3. Facilitate Positive Relationships
Relationships are foundational. Teachers who foster strong interpersonal connections with and between students see gains around 0.72. Community building requires intention, from designing cooperative lessons to teaching social skills. A sense of belonging fuels motivation and effort.
4. Make Curriculum Relevant
Students disengage when content feels pointless. But perceived relevance predicts achievement, with strong effects above 0.9. Teachers can increase relevance through real-world application, student interests and choice, cultural responsiveness, and communicating purpose. Relevant curriculum boosts student investment in their learning.
5. Teach Learning Strategies
Meta-cognition and self-regulation drive achievement. Rather than just covering content, explicitly teach strategies like summarizing, self-checking, goal setting, progress monitoring, and reflection. These skills transfer across disciplines and over time, with effect sizes around 0.69. Students who know how to learn are set up for lifelong success.
6. Use Scaffolded Instruction
Scaffolding is the temporary support structure provided during the learning process, tailored to the student’s needs. This includes modelling, guided practice, cues, and progressively removing supports. Scaffolding leads to an effect size of 0.82 by ensuring students can perform just beyond their current competencies.
7. Space Out and Interleave Practice
Mass practice is less effective than distributed practice over time. Spacing out learning sessions with time for mental processing in between leads to better memory consolidation and an effect size of 0.71. Interleaving practice with mixed skills improves the ability to discriminate between concepts (0.35 ES).
8. Increase Student Engagement
Active participation enhances learning. Teachers promote engagement through strategies like classroom discussions, cooperative learning, relevant projects, classroom rituals, games, and movement. Eudaimonic engagement built on student interests and purpose positively impacts achievement (ES up to 0.36) and well-being.
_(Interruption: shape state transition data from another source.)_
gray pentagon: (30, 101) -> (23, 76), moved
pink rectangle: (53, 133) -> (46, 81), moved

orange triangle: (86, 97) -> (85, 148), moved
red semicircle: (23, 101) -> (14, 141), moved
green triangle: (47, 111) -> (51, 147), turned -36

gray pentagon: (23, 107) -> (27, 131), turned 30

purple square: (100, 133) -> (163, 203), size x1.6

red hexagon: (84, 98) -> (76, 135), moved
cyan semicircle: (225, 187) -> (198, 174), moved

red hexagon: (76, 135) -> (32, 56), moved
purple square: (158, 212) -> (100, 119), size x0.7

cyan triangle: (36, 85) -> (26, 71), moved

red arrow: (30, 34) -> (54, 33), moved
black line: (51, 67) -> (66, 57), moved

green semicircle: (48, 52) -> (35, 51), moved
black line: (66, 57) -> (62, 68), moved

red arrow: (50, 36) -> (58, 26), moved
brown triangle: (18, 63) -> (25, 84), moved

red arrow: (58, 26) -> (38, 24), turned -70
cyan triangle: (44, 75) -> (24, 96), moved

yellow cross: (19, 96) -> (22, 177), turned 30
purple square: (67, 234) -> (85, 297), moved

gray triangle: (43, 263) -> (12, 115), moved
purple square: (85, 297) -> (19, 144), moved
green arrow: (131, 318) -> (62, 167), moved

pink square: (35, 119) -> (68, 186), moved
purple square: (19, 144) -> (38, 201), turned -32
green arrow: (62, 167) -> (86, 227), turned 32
9. Use Multiple Representations
When students interact with content in various ways, retention improves. After initial instruction, have students summarize, draw, gesture, or otherwise recreate the knowledge. Writing, diagramming, and summarizing boost effects up to 1.0 standard deviations. Engaging multiple learning modalities taps into student strengths.
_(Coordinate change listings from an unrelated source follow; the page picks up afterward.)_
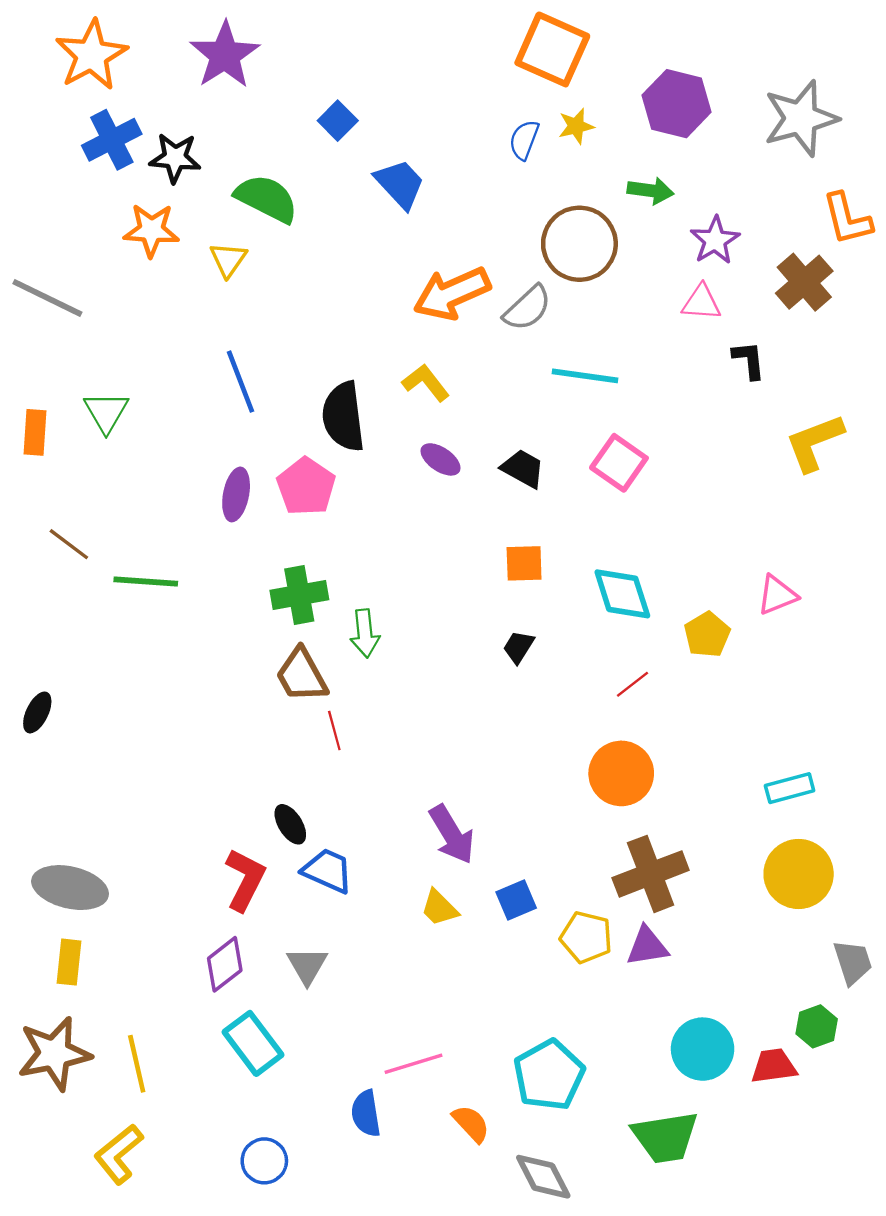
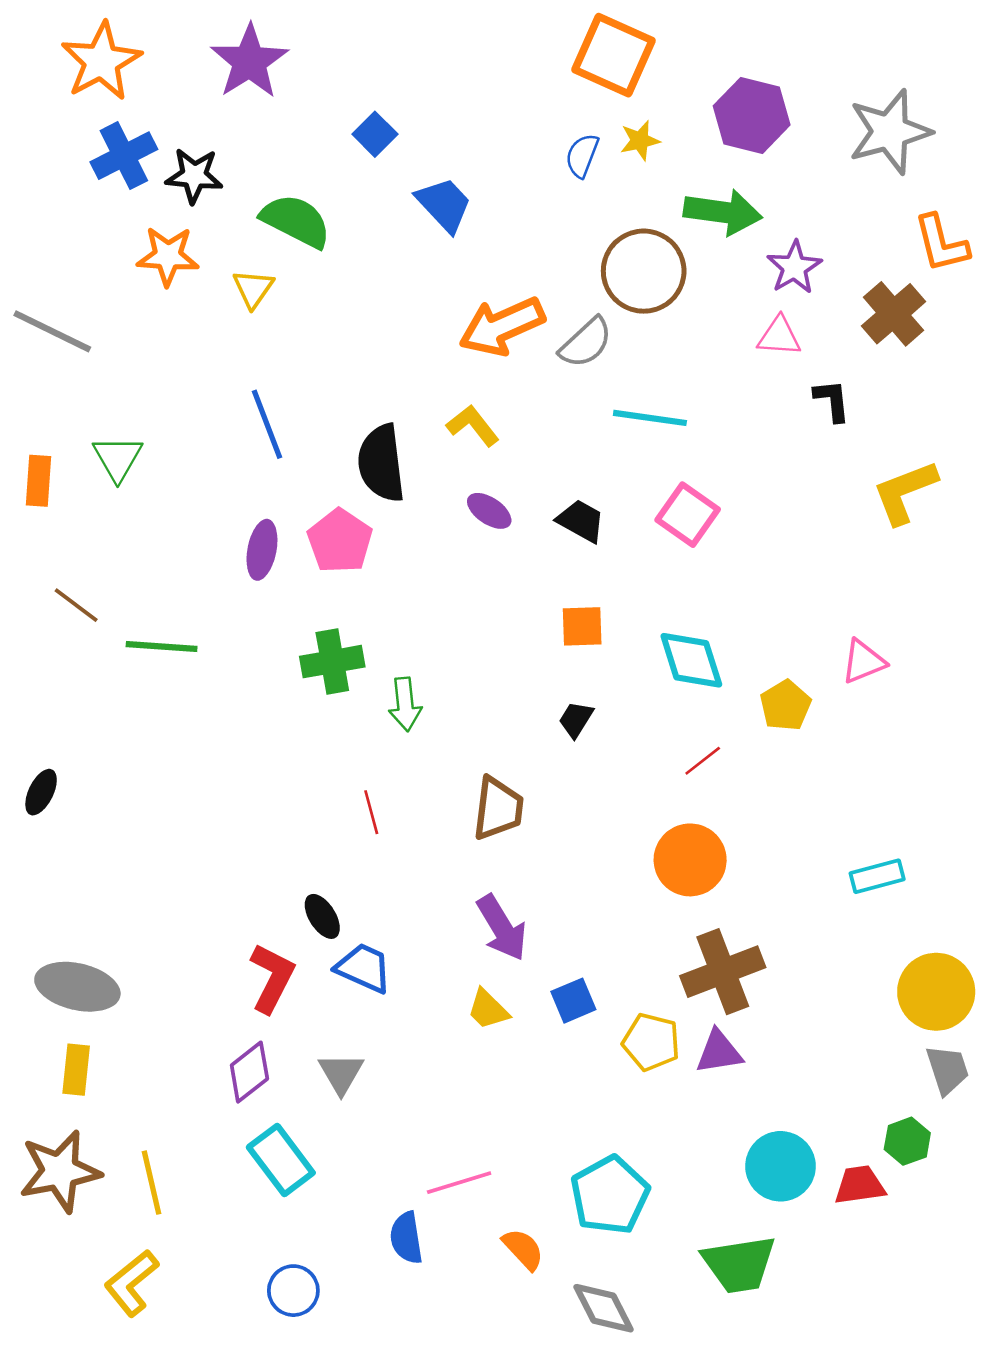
green arrow: (651, 191) -> (723, 212), size x1.5
brown trapezoid: (302, 675) -> (498, 808), moved, turned -144
yellow circle: (799, 874) -> (936, 992), moved

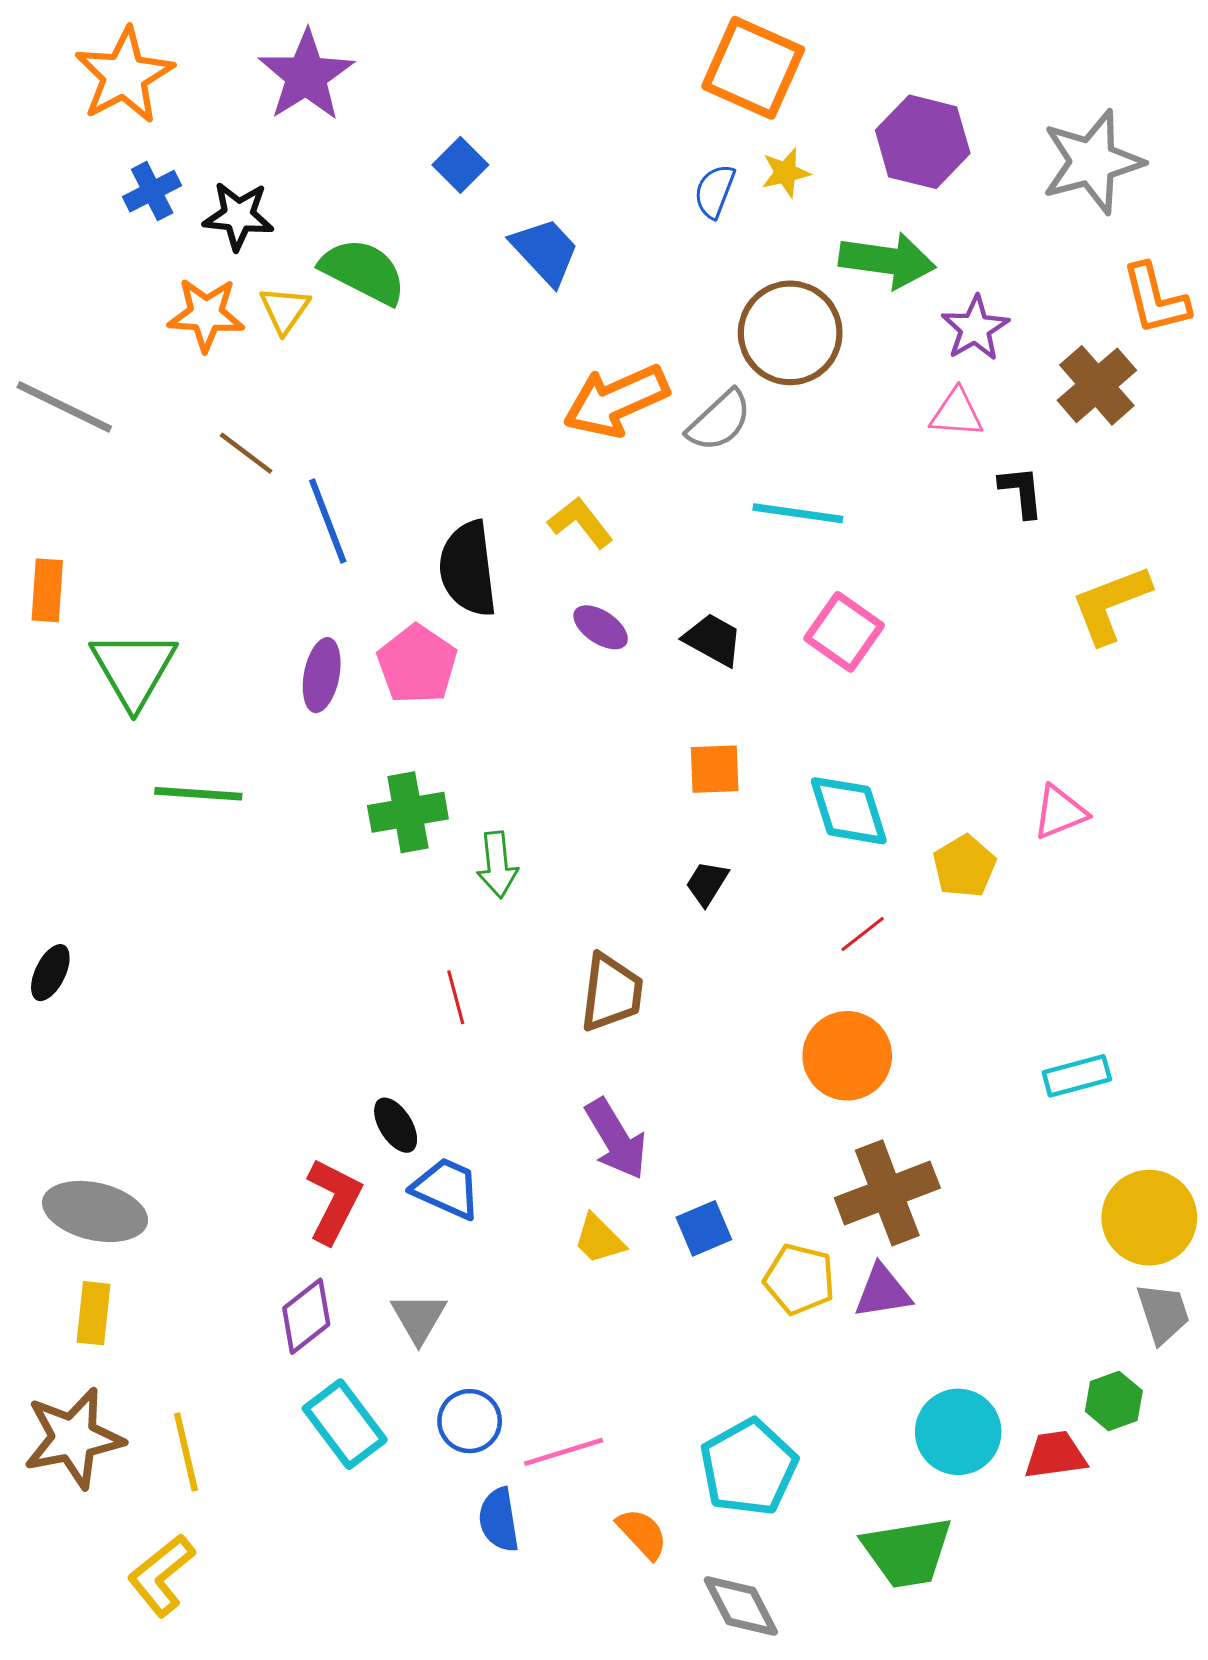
blue cross: (124, 156) -> (152, 191), size x0.7
yellow triangle: (253, 289) -> (285, 310), moved
green triangle: (118, 458) -> (134, 669), moved, size x1.4
brown line: (76, 605) -> (246, 453), moved
blue circle: (293, 1291) -> (470, 1421), moved

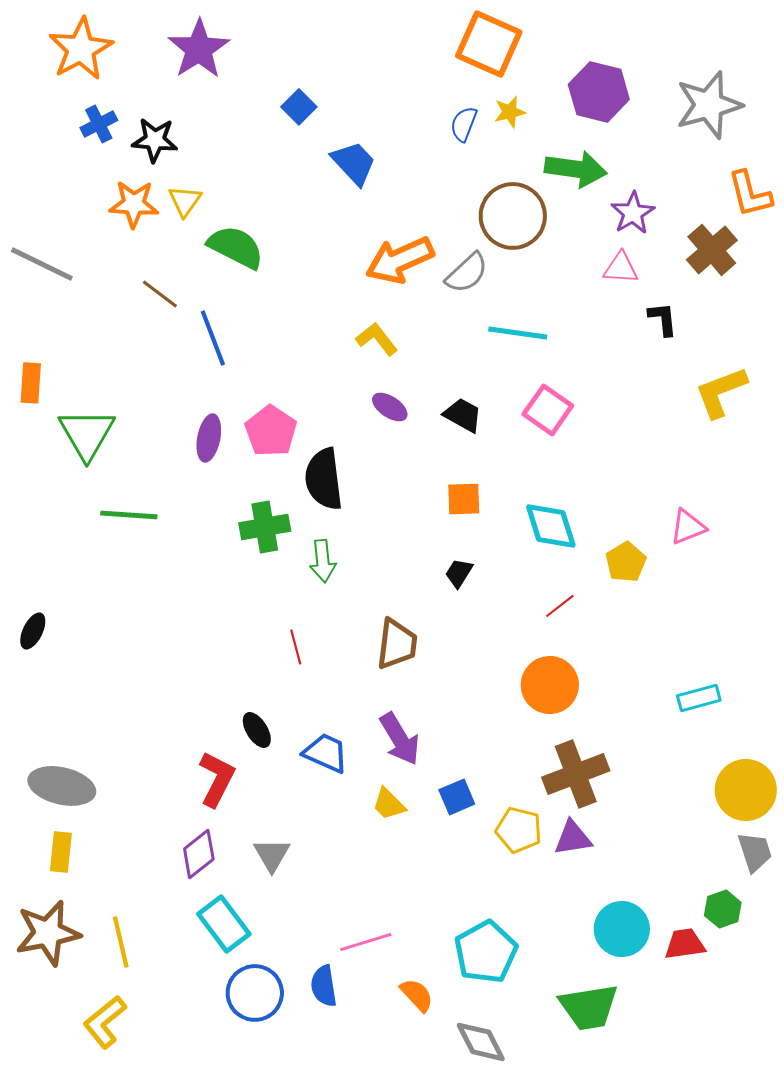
green semicircle: (363, 271) -> (236, 247), moved
black semicircle: (468, 569) -> (324, 479), moved
blue trapezoid: (446, 1188) -> (326, 753), moved
blue circle: (470, 1421) -> (255, 993), moved, size x1.4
10. Make Connections Explicit
Students often don’t recognize how today’s efforts impact tomorrow’s goals. Making connections explicit, with visuals and specific verbal explanations, helps cement relevance. Explaining exactly how classwork links to desired outcomes yields impressive 1.3 standard deviation gains. Bridge short-term activities to long-term aspirations.
Be Consistent in Boosting Students’ Achievement
Implementing even a few of these high-leverage, research-backed techniques can make a dramatic difference in student learning, engagement, and confidence. While no strategy guarantees success on its own, intentionally employing these best practices daily, compounded over time, cultivates classrooms where all students can thrive. Teaching is a complex profession, but grounding our instructional choices in evidence allows us to maximize our influence despite the challenges.